HOW TO COMPLETE THIS TASK: For the entries that follow, restate word for word the line containing "başlayacaklardır.", the line containing "Agulhamento Seco na Tendinite", and every line that lies between them.

DATA TO USE:

* * * * *

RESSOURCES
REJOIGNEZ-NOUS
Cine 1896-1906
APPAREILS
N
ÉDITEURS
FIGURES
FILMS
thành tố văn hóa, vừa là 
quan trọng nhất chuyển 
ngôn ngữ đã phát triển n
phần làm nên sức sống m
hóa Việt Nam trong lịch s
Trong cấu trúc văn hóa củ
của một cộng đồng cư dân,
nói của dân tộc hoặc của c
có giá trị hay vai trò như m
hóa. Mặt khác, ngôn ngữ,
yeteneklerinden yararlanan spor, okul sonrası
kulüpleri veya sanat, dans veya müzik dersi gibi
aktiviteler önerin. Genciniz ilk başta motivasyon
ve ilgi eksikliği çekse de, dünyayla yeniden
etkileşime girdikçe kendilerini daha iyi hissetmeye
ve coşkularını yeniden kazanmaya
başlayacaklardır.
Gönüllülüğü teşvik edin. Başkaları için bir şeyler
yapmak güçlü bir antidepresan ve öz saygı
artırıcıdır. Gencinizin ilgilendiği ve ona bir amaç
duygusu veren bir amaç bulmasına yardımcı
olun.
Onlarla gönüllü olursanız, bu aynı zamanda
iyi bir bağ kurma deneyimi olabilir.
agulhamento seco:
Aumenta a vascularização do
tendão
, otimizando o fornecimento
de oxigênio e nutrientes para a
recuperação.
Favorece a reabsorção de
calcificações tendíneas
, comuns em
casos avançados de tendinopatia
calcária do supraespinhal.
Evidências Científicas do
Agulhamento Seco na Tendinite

* * * * *

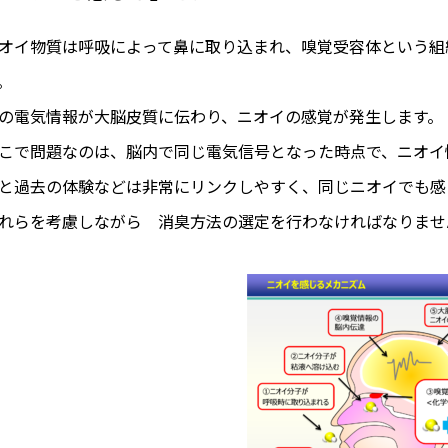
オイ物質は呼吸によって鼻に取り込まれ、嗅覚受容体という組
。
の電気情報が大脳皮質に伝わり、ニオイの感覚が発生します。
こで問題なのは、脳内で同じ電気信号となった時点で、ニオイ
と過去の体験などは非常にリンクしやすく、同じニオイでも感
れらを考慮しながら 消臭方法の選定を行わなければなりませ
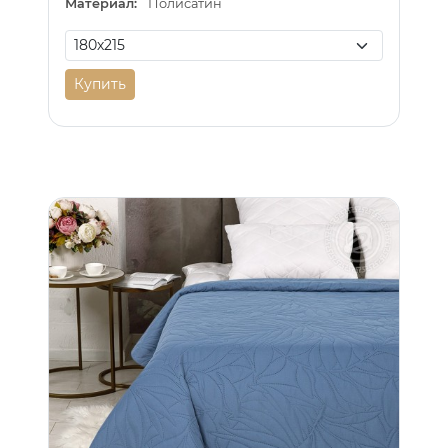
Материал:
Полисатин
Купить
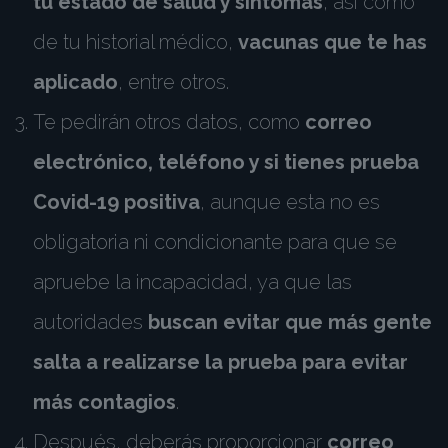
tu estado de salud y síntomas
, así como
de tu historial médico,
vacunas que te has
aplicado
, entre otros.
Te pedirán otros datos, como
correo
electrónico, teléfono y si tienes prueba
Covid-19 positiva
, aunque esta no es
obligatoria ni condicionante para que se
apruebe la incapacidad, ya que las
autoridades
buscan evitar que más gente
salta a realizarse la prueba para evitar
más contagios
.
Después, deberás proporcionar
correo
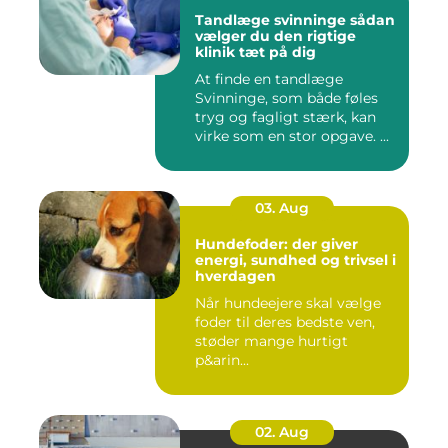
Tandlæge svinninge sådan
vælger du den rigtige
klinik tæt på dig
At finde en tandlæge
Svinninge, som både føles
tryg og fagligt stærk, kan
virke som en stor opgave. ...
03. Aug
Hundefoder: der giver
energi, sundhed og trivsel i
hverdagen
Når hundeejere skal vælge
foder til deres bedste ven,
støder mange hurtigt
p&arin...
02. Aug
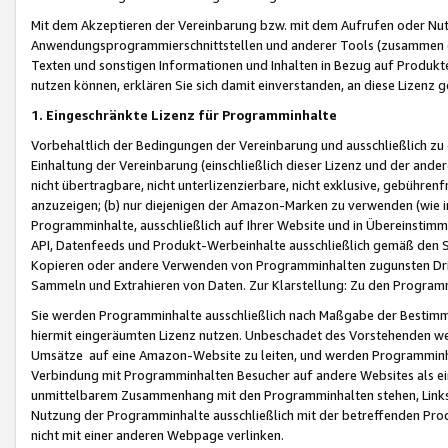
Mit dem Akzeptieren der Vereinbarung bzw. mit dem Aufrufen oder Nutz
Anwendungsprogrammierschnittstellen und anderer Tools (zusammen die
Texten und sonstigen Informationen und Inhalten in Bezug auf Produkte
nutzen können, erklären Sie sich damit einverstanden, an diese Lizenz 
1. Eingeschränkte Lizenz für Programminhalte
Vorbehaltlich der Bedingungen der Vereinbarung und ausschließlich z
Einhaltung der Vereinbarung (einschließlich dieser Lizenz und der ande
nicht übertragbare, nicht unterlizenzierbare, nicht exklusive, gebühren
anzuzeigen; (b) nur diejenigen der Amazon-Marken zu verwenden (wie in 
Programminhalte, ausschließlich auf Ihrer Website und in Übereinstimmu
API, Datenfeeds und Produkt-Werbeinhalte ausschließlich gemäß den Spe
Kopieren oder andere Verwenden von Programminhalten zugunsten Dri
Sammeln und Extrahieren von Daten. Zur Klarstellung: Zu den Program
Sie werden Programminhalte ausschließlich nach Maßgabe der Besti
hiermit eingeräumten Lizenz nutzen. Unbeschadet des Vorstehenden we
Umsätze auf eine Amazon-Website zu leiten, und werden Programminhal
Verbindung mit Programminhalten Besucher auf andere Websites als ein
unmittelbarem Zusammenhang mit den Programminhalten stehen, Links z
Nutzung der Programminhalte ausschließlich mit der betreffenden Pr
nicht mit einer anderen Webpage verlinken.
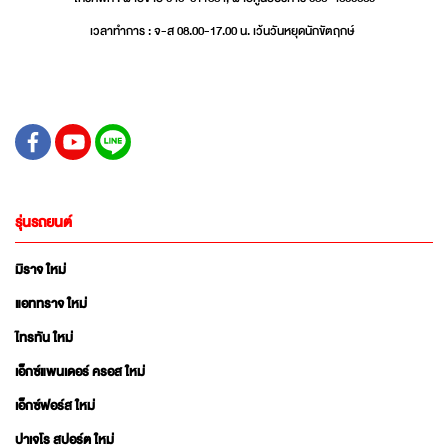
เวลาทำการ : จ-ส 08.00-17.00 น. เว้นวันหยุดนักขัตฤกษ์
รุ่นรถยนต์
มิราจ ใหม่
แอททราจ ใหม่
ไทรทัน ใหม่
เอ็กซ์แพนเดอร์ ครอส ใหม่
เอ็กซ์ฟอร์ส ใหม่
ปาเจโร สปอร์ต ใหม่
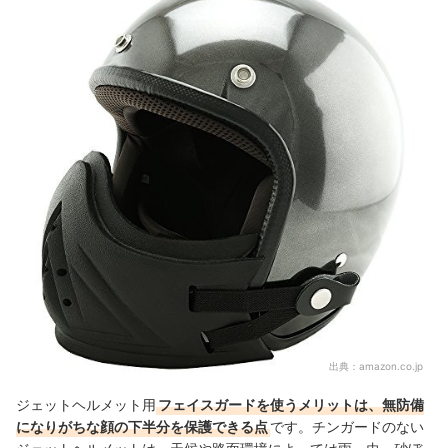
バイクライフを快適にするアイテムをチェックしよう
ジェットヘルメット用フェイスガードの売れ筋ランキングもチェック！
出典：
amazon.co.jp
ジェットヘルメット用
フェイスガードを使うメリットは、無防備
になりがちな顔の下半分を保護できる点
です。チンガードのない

* * * * *

SOLUTION TO THE EXERCISE:
başlayacaklardır.
Gönüllülüğü teşvik edin. Başkaları için bir şeyler
yapmak güçlü bir antidepresan ve öz saygı
artırıcıdır. Gencinizin ilgilendiği ve ona bir amaç
duygusu veren bir amaç bulmasına yardımcı
olun.
Onlarla gönüllü olursanız, bu aynı zamanda
iyi bir bağ kurma deneyimi olabilir.
agulhamento seco:
Aumenta a vascularização do
tendão
, otimizando o fornecimento
de oxigênio e nutrientes para a
recuperação.
Favorece a reabsorção de
calcificações tendíneas
, comuns em
casos avançados de tendinopatia
calcária do supraespinhal.
Evidências Científicas do
Agulhamento Seco na Tendinite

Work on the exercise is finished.